Standard Mode requires dev/prod data sources to be **physically isolated**. Recommended approaches:

| Isolation approach | Description | Applicable scenarios |
|--------------------|-------------|----------------------|
| Different instances | Dev uses `rm-dev-xxx`, Prod uses `rm-prod-xxx` | **Recommended**, Complete isolation |
| Same instance, different databases | Dev uses `dev_db`, Prod uses `prod_db` | Cost-sensitive scenarios |

> **Best practice**: Before creating data sources, confirm the workspace mode first.

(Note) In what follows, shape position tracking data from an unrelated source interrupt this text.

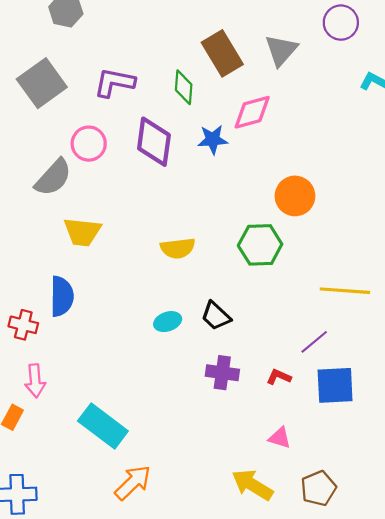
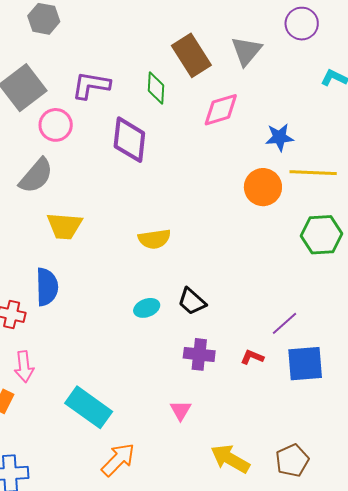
blue star: (213, 140) -> (279, 137), moved
pink circle: (89, 144) -> (56, 125), moved
green hexagon: (260, 245) -> (321, 235), moved
yellow line: (345, 291) -> (313, 173), moved
pink triangle: (280, 438) -> (181, 410), moved, turned 45

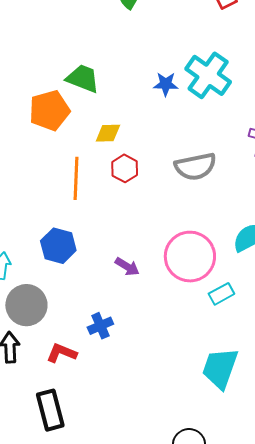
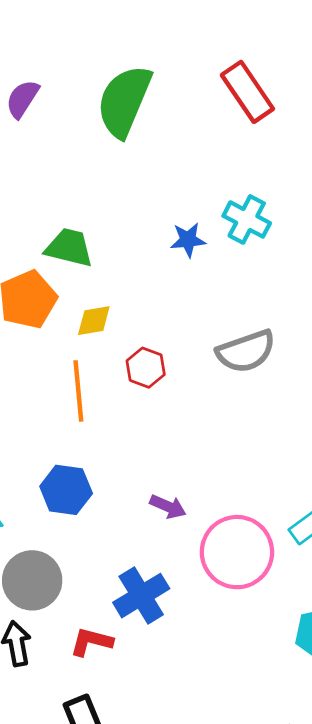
cyan cross: (208, 75) -> (247, 219), size x0.7
yellow diamond: (108, 133) -> (94, 321), moved
pink circle: (190, 257) -> (237, 552), moved
blue cross: (100, 326) -> (141, 596), size x1.5

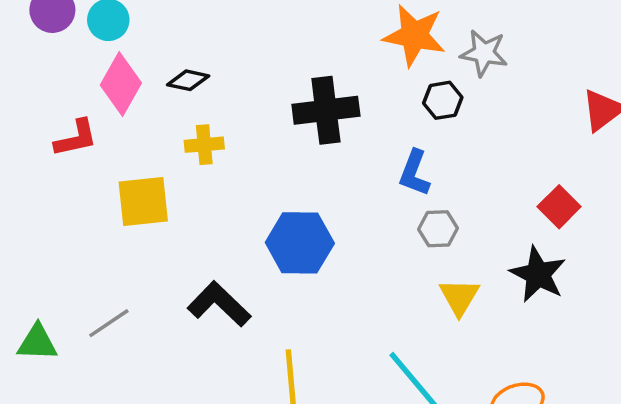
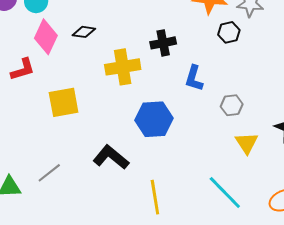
black cross: (326, 110) -> (163, 43), size x0.7
yellow cross: (204, 145) -> (123, 67), moved, size x1.6
blue L-shape: (414, 173) -> (194, 78), moved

For Standard Mode, guide users to create both development and production data sources.

---

## Cross-Account Data Source Quick Reference

### Data Source Types Supporting Cross-Account

| Type | Type | Connection Mode | authType | Cross-account specific parameters |
|------|------|-----------------|----------|-----------------------------------|
| MaxCompute | maxcompute | UrlMode | RamRole | project, endpointMode |
| Hologres | hologres | InstanceMode | RamRole | instanceId, database |
| MySQL | mysql | InstanceMode | - | instanceId, username, password |
| PostgreSQL | postgresql | InstanceMode | - | instanceId, username, password |
| PolarDB | polardb | InstanceMode | - | clusterId, dbType, username, password |
| SQLServer | sqlserver | InstanceMode | - | instanceId, username, password |
| AnalyticDB MySQL | analyticdb_for_mysql | InstanceMode | - | instanceId, username, password |
| AnalyticDB PostgreSQL | analyticdb_for_postgresql | InstanceMode | - | instanceId, username, password |
| StarRocks | starrocks | InstanceMode | - | instanceId, instanceType, username, password |

### Cross-Account Common Parameters

All cross-account data sources require:
- `crossAccountOwnerId`: Alibaba Cloud UID of the target account
- `crossAccountRoleName`: RAM role name in the target account

### Configuration Differences

**MaxCompute / Hologres**:
- Must set `authType: RamRole`
- Does not require `username` and `password`

**Other types** (MySQL/PostgreSQL/SQLServer/PolarDB/AnalyticDB/StarRocks):
- Does not require setting `authType`
- Must provide `username` and `password`
- PolarDB uses `clusterId` instead of `instanceId`
- StarRocks must provide `instanceType` (`emr-olap` or `serverless`)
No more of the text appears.